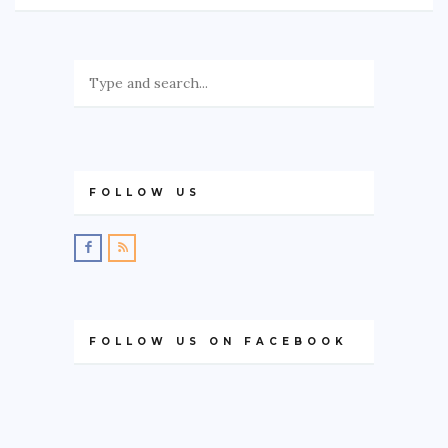
FOLLOW US
FOLLOW US ON FACEBOOK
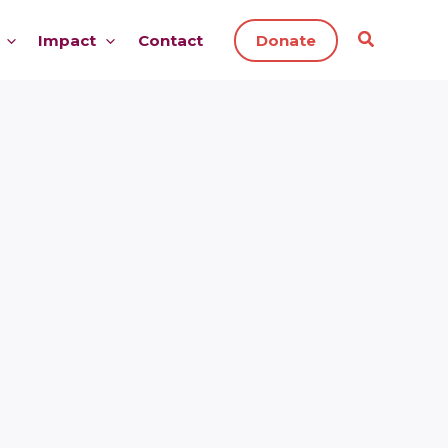
Impact
Contact
Donate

-------

• Task item
Word for word, print the material above, but without its pictures.

• Expected output
FOLLOW US
FOLLOW US ON FACEBOOK
Impact
Contact
Donate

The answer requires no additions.